School of GeoSciences and NERC Centre for Terrestrial Carbon Dynamics, University of Edinburgh, Edinburgh EH9 3JN, United Kingdom.
Ecol Appl. 2011 Jul;21(5):1506-22. doi: 10.1890/09-1183.1.
We present an analysis of the relative magnitude and contribution of parameter and driver uncertainty to the confidence intervals on estimates of net carbon fluxes. Model parameters may be difficult or impractical to measure, while driver fields are rarely complete, with data gaps due to sensor failure and sparse observational networks. Parameters are generally derived through some optimization method, while driver fields may be interpolated from available data sources. For this study, we used data from a young ponderosa pine stand at Metolius, Central Oregon, and a simple daily model of coupled carbon and water fluxes (DALEC). An ensemble of acceptable parameterizations was generated using an ensemble Kalman filter and eddy covariance measurements of net C exchange. Geostatistical simulations generated an ensemble of meteorological driving variables for the site, consistent with the spatiotemporal autocorrelations inherent in the observational data from 13 local weather stations. Simulated meteorological data were propagated through the model to derive the uncertainty on the CO2 flux resultant from driver uncertainty typical of spatially extensive modeling studies. Furthermore, the model uncertainty was partitioned between temperature and precipitation. With at least one meteorological station within 25 km of the study site, driver uncertainty was relatively small ( 10% of the total net flux), while parameterization uncertainty was larger, 50% of the total net flux. The largest source of driver uncertainty was due to temperature (8% of the total flux). The combined effect of parameter and driver uncertainty was 57% of the total net flux. However, when the nearest meteorological station was > 100 km from the study site, uncertainty in net ecosystem exchange (NEE) predictions introduced by meteorological drivers increased by 88%. Precipitation estimates were a larger source of bias in NEE estimates than were temperature estimates, although the biases partly compensated for each other. The time scales on which precipitation errors occurred in the simulations were shorter than the temporal scales over which drought developed in the model, so drought events were reasonably simulated. The approach outlined here provides a means to assess the uncertainty and bias introduced by meteorological drivers in regional-scale ecological forecasting.
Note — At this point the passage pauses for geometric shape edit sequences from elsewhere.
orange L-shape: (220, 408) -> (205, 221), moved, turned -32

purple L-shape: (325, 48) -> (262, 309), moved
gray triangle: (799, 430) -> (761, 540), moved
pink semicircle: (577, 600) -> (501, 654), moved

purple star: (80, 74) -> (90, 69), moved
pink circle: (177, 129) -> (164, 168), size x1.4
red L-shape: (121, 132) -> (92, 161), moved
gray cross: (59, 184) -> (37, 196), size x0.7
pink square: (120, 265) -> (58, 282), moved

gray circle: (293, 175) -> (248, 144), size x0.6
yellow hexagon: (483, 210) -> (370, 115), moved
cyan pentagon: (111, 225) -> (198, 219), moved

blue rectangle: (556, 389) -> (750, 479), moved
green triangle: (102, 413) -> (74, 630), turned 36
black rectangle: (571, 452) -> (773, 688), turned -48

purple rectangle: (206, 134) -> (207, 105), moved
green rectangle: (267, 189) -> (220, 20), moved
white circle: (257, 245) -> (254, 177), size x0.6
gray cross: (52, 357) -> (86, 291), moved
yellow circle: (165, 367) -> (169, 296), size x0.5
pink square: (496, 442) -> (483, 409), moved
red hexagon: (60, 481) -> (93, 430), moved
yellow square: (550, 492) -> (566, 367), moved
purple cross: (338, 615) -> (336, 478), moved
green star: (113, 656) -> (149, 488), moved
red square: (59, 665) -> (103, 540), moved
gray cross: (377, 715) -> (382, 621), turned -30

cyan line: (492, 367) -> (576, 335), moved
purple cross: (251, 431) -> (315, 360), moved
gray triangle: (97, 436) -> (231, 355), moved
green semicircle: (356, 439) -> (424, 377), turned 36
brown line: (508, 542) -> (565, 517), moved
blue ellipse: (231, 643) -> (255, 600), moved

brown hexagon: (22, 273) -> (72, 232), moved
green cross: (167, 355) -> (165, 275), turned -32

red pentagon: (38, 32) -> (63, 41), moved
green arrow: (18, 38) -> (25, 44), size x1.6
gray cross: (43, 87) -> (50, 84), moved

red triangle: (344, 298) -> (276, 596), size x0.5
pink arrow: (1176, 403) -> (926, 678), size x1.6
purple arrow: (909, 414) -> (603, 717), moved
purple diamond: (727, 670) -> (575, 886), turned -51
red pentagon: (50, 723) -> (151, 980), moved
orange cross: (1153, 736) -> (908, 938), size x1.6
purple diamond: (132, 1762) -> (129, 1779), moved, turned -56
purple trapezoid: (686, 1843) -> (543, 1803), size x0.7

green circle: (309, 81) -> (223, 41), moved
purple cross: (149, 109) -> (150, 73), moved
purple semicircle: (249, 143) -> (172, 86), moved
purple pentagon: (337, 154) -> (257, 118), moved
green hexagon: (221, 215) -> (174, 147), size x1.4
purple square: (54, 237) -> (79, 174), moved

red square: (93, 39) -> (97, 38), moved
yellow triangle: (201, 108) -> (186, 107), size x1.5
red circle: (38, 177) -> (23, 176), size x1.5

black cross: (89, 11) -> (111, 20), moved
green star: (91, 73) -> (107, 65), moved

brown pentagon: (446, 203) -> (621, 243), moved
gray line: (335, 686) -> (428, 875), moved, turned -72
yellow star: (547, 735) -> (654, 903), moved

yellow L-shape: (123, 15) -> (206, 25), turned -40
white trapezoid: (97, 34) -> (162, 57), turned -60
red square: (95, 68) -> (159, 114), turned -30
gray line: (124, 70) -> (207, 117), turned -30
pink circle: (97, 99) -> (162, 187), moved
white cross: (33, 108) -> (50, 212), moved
我们分析了参数不确定性和驱动因素不确定性对净碳通量估计值置信区间的相对大小和贡献。模型参数可能难以或不切实际地进行测量,而驱动因素领域很少是完整的,由于传感器故障和观测网络稀疏,数据存在空白。参数通常通过某种优化方法得出,而驱动因素可能是从可用数据源插值得到的。在本研究中,我们使用了来自俄勒冈州梅特罗利乌斯的年轻辐射松林的数据,以及一个简单的耦合碳和水通量的每日模型(DALEC)。使用集合卡尔曼滤波器和净碳交换的涡度协方差测量值生成了一组可接受的参数化方案。为该地点生成了一组符合从 13 个当地气象站获得的观测数据固有的时空自相关的气象驱动变量的集合模拟。模拟气象数据通过模型传播,以得出由于空间广泛的建模研究中典型的驱动因素不确定性而导致的 CO2 通量的不确定性。此外,模型不确定性在温度和降水之间进行了划分。在距离研究地点 25 公里以内至少有一个气象站的情况下,驱动因素不确定性相对较小(总净通量的 10%),而参数化不确定性较大,占总净通量的 50%。驱动因素不确定性的最大来源是温度(总通量的 8%)。参数和驱动因素不确定性的综合影响占总净通量的 57%。然而,当最近的气象站距离研究地点>100 公里时,由气象驱动因素引起的净生态系统交换(NEE)预测的不确定性增加了 88%。与温度估计相比,降水估计是 NEE 估计中更大的偏差源,尽管偏差相互部分补偿。模拟中降水误差发生的时间尺度短于模型中干旱发展的时间尺度,因此干旱事件得到了合理的模拟。这里概述的方法提供了一种评估气象驱动因素在区域生态预测中引入的不确定性和偏差的方法。